In the past, estate tax threshold used to be $1MM. Anything above that amount would be taxed at 40%. A lot of documents were written to reflect this low number and to leave anything above the threshold to the surviving spouse outright (to minimize the taxes). At this point, lots of houses in NY are above the $1MM threshold, the estate tax threshold is $5.5MM, same sex marriage has been legalized, and the majority of clients are more concerned with long term care planning ($15K a month for nursing home) than with estate taxes. Your documents should be revised appropriately to reflect this changing legal landscape.

Changes in Facts

Families and relationships within the families change often. Some couples divorce. Others remarry (with or without a prenuptial agreement). Some parents fight with their children and sever all contacts. Others reconcile after years of misunderstandings. Some seniors move into the same home with their children, with the understanding that the child will take care of them for the rest of their lives.  Change is normal and is to be expected.

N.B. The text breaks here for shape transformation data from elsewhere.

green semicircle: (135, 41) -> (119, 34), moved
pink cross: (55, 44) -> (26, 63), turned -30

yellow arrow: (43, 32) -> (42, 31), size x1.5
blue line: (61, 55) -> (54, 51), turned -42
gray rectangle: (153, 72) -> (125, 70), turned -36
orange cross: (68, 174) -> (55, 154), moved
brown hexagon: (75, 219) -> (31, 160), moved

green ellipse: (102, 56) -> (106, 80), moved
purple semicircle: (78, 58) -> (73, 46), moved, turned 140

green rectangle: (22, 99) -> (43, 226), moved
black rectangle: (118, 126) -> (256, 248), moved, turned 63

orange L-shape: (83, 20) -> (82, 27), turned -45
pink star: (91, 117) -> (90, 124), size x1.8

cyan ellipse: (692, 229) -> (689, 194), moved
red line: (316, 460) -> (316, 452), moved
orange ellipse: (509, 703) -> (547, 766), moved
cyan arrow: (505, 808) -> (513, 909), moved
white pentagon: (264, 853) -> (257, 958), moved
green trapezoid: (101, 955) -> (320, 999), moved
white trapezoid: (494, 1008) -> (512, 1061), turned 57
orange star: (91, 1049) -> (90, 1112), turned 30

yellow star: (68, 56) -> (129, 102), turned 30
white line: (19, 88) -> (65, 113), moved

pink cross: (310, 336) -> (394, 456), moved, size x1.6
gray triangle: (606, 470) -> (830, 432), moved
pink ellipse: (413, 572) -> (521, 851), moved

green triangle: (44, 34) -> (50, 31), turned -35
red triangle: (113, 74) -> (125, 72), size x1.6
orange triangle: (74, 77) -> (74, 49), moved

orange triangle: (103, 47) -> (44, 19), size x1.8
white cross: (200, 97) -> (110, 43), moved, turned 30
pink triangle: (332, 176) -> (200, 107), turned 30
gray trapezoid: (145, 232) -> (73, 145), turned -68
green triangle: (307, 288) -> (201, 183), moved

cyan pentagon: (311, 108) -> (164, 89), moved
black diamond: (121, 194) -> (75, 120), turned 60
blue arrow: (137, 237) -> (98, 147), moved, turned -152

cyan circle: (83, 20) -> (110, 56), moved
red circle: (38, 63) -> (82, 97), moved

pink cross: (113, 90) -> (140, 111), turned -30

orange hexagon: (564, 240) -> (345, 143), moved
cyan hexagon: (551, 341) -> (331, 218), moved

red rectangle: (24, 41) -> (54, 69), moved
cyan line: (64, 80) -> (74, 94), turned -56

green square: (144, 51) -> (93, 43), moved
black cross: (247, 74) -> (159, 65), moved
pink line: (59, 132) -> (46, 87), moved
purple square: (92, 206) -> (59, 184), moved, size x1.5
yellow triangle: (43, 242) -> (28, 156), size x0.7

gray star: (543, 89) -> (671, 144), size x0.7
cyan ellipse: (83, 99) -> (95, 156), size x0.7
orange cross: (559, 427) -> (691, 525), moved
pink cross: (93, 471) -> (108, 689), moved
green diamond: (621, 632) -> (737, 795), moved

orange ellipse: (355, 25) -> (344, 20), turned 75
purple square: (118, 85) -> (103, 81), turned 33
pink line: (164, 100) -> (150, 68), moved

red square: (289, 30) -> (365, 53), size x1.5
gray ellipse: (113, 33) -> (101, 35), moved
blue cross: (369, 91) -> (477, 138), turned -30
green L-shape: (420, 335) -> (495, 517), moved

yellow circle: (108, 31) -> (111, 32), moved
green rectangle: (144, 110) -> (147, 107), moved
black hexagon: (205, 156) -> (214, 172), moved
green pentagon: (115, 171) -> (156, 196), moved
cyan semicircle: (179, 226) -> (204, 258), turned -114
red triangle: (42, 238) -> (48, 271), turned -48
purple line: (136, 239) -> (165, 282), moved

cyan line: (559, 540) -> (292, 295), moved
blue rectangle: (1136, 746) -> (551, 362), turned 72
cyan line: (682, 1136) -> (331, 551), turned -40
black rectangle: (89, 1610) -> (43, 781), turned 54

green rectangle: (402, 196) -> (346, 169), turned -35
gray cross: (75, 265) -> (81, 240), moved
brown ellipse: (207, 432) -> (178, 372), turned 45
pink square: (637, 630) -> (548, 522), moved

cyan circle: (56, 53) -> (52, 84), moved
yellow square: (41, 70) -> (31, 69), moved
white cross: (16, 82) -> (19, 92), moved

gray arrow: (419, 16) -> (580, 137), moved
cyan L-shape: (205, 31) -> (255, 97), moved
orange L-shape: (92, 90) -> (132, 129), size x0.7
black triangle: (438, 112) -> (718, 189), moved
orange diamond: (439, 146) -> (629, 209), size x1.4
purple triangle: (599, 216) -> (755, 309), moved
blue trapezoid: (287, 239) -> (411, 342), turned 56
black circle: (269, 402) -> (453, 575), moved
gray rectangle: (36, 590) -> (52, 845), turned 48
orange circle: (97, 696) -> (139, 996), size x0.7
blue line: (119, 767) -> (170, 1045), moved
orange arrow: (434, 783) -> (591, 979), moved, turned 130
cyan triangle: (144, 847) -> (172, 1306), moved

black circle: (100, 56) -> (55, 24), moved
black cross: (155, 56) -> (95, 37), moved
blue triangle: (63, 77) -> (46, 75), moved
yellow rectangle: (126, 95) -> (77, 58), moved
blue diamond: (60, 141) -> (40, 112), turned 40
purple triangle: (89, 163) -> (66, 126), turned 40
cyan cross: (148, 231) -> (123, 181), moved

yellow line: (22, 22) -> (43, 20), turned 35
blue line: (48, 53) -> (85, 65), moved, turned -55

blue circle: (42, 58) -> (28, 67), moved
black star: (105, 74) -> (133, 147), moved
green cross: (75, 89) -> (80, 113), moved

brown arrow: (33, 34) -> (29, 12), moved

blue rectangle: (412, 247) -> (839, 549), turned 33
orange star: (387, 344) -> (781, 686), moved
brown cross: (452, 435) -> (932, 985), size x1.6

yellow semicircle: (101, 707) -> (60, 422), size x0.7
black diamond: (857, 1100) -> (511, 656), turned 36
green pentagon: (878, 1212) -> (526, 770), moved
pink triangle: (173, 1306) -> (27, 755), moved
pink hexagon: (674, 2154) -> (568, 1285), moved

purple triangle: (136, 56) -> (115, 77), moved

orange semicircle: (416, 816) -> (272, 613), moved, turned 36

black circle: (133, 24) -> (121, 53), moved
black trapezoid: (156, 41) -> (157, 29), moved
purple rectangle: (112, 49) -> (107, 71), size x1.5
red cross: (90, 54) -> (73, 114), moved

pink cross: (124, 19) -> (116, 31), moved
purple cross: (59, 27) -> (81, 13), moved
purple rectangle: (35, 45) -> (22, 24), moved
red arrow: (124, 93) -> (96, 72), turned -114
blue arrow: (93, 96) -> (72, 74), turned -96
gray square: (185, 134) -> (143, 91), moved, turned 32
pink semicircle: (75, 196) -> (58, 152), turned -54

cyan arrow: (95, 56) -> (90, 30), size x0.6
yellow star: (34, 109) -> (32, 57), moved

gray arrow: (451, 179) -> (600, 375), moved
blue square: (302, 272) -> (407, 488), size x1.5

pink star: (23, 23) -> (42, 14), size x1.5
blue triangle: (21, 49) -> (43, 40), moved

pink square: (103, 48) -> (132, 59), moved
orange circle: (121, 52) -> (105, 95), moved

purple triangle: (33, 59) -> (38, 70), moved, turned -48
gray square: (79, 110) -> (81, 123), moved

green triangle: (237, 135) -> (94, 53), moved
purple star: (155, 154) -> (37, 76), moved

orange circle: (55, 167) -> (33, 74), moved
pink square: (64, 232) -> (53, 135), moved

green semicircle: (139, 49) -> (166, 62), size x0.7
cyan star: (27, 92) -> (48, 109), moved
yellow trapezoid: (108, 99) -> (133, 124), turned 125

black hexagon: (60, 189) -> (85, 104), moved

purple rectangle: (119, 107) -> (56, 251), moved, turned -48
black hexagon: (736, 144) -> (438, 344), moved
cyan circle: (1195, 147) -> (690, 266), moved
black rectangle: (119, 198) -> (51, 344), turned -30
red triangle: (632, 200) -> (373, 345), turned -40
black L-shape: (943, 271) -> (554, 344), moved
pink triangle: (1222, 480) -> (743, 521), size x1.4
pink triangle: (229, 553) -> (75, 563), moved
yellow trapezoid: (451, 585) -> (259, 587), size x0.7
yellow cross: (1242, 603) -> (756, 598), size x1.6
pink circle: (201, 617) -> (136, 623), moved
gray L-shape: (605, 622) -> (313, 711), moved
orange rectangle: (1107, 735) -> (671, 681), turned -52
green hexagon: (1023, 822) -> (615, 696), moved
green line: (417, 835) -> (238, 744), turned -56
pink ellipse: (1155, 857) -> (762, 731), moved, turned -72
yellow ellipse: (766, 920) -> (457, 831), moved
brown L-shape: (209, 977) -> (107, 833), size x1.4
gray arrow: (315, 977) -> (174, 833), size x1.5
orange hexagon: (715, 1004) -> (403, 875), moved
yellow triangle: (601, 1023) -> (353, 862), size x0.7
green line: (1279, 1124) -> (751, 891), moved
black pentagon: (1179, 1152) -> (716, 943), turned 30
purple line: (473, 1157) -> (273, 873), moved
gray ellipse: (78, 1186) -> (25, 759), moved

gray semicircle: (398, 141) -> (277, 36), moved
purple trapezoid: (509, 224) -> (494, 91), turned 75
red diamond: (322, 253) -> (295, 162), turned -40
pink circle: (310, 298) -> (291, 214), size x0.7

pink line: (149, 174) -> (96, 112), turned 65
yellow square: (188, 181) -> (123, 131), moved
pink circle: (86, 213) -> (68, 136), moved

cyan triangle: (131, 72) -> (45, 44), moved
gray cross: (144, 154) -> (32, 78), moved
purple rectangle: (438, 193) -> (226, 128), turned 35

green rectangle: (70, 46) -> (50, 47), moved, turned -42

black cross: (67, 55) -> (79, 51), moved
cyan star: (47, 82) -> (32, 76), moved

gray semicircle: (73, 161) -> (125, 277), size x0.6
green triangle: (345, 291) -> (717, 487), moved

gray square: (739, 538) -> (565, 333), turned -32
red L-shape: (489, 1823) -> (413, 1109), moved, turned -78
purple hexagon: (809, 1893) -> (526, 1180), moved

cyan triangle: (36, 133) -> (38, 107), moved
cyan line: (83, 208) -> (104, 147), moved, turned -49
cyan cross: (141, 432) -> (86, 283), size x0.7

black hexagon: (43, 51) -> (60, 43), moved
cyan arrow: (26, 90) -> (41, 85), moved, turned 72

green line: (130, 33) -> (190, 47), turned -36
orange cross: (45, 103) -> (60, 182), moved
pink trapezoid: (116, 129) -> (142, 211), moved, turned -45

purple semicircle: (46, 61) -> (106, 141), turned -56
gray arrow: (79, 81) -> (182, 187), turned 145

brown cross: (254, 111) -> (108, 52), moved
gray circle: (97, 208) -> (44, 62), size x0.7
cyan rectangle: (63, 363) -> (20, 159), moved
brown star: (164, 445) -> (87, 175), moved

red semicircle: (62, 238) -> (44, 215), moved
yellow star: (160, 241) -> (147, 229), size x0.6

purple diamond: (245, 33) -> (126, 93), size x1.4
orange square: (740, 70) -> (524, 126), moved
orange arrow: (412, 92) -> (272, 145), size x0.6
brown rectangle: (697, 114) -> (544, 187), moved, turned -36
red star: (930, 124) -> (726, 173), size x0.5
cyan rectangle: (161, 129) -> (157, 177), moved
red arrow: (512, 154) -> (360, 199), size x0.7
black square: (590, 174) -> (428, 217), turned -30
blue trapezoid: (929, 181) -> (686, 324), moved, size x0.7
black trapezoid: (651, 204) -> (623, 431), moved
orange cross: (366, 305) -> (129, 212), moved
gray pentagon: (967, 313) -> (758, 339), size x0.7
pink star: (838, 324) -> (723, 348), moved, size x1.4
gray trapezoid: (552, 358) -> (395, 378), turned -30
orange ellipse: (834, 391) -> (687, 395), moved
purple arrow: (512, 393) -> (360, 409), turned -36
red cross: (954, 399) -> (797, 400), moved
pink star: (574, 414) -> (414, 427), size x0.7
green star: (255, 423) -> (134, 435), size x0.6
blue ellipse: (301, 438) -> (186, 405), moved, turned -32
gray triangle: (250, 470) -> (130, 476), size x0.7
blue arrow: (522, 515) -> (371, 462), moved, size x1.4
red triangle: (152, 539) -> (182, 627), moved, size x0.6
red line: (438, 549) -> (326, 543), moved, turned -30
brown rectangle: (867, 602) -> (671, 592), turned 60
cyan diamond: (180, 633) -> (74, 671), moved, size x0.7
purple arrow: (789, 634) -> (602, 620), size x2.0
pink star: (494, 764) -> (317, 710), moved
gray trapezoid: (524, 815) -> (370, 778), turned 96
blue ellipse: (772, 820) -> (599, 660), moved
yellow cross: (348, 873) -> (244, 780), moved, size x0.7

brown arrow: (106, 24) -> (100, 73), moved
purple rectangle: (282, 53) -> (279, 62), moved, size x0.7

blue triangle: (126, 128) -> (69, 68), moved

As your family situation changes, so should your documents. The court will only know what you have written down (in the proper Will that had to be done properly, with two witnesses and the notary and all proper signatures). Otherwise your wishes may be completely outdated, may end up hurting your family and may not reflect your current reality.

Disclaimer: This article only offers general information.  Each situation is unique. It is always helpful to talk to a specialized attorney, to figure out your various options and ramifications of actions.  As every case has subtle differences, please do not use this article for legal advice. Only a signed engagement letter will create an attorney-client relationship.